Evening presentation in the 'A/C carriage' (two interconnected carriages where the onboard presentations take place, connected with screens and microphones) on product design by Tom, ends at 23.45. New Year's Eve party in the A/C carriage starts at 23.50.

Midnight. Wish Happy New Year to more people than I've ever known before. Bollywood music on loud speakers, stood on train seat, join 200 others in dancing. Incredible energy. Wonder if I've ever seen so many people in one room. Listen to announcement that we will all have to stop dancing when the train starts to move otherwise the motion from the dancing will cause us to derail.

01.00am dancing stops. Lights Out. Climb into my bunk, avoid washing lines, suitcases, rubbish, mice, cockroaches, people - all of which can be found beneath my bed. Earplugs in. Take a moment.

Repeat for 15 days.

These small steps joined together to be an immense experience, but it is neither the start nor the end. Over the next five years the Jagriti Yatra wants to involve thousands more yatris and extend its network to influence thousand more - the challenges India faces as it develops over the next 10 years are large but so are the opportunities. This 15-day odyssey exposed us to the role models and institutions that are dedicated to creating a better India and it introduced me to 450 Young Indians who will be joining them in doing so.

www.hannahbird.net

Check out an article interviewing Hannah here.

Karishma's blog:

On Xmas Eve 2011 I found myself standing on a crowded platform with around 600 others waiting to board the most ambitious train journey in the world. Journeying almost 8000km in 15days, the 450 participants in the group came from 24 different states in India and 23 countries worldwide. This annual journey called the Jagriti Yatra or awakening journey seeks to inspire participants to think entrepreneurially around India’s development.

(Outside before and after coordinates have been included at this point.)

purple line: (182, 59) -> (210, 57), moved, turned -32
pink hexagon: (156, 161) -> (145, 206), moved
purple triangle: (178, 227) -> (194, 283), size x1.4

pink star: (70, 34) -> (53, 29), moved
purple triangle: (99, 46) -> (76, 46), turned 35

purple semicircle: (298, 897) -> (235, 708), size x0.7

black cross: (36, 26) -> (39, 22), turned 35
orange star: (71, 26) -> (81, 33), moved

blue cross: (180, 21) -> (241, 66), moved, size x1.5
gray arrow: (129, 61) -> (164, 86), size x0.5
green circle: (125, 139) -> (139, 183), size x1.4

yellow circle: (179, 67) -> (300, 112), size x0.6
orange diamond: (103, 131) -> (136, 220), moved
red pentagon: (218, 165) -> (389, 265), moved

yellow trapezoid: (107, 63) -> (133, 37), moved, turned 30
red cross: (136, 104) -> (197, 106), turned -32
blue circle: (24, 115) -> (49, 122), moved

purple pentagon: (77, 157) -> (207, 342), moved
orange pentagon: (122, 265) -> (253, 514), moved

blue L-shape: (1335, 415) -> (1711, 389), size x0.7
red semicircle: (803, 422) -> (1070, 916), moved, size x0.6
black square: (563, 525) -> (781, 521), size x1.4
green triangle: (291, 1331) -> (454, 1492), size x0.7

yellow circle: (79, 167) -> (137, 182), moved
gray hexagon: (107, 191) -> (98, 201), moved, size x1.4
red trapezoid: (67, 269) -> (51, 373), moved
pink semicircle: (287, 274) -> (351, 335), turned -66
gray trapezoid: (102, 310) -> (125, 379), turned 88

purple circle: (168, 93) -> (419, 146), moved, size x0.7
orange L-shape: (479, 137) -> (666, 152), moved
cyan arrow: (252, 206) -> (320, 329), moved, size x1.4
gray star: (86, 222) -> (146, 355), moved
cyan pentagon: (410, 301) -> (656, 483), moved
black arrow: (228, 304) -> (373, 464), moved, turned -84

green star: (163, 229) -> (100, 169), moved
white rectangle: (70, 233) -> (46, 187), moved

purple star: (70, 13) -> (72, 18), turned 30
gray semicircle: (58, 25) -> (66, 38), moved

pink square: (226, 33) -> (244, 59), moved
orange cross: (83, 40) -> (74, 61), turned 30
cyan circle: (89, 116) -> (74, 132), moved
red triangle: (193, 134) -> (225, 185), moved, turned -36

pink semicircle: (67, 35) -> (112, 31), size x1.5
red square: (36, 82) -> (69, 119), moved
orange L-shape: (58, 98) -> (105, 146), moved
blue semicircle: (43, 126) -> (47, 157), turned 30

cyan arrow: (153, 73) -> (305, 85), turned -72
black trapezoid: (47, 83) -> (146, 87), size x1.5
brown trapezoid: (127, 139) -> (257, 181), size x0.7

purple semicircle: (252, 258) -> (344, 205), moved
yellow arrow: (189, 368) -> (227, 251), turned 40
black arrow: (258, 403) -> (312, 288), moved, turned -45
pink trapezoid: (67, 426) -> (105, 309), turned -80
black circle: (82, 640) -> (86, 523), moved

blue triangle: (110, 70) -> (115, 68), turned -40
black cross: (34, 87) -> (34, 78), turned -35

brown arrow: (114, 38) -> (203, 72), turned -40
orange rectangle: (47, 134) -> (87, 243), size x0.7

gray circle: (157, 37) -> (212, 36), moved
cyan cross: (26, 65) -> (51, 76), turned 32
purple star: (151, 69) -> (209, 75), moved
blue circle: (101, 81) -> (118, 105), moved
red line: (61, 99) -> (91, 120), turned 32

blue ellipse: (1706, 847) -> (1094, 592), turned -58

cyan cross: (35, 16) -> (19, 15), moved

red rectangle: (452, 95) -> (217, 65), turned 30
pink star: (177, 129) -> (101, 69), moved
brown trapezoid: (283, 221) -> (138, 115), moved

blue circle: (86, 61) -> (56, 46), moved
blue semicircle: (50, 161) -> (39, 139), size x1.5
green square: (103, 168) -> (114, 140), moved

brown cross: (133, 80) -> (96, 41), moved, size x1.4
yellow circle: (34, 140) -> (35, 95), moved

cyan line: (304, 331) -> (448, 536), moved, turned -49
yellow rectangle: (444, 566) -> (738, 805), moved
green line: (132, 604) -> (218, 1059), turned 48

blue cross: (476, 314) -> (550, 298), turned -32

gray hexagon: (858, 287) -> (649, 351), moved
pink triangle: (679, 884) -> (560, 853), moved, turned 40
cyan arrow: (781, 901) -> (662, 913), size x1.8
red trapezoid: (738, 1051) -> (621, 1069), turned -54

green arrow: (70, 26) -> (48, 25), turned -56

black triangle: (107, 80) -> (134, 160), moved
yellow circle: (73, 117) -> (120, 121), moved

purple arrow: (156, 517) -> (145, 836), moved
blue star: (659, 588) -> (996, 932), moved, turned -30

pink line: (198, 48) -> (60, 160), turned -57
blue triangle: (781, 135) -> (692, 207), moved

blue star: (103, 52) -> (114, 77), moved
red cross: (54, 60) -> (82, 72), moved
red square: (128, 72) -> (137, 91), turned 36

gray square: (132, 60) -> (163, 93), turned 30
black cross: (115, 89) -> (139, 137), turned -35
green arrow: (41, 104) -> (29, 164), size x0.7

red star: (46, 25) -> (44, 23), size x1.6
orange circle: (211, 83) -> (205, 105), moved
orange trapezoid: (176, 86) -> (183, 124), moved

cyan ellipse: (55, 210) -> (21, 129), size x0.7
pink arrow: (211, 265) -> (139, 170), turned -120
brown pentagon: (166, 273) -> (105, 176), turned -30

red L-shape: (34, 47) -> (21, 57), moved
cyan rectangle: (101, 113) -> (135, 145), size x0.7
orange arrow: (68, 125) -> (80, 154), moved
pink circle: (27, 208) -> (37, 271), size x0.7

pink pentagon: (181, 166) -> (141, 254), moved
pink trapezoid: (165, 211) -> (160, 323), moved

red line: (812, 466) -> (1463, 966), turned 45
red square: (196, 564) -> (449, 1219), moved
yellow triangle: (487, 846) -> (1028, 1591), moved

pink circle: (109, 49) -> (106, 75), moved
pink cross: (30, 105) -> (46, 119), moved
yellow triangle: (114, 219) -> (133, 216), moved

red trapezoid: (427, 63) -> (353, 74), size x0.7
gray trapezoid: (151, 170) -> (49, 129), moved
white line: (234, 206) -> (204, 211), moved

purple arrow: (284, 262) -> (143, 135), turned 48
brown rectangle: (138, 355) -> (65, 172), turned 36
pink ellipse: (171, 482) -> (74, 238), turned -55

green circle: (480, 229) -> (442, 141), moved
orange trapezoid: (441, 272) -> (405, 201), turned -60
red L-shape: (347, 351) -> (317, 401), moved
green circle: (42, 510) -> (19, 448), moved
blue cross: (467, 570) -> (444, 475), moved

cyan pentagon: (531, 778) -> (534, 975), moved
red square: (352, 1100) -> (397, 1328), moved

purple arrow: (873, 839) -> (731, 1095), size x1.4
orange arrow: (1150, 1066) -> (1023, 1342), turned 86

Each day the train pulled in at some new part of the country and we were whisked off on 10 buses to listen to local role-model speak about their enterprises. The speakers and visits were incredibly diverse. In Bangalore we heard Narayana Murthy explain the vision and values that his silicone-valley like IT company with over $6bn revenue while in a small village in Rajasthan, Bukner Roy explained how Grannies from rural areas all over the world were coming to Tilonia to learn how to be solar engineers at Barefoot College.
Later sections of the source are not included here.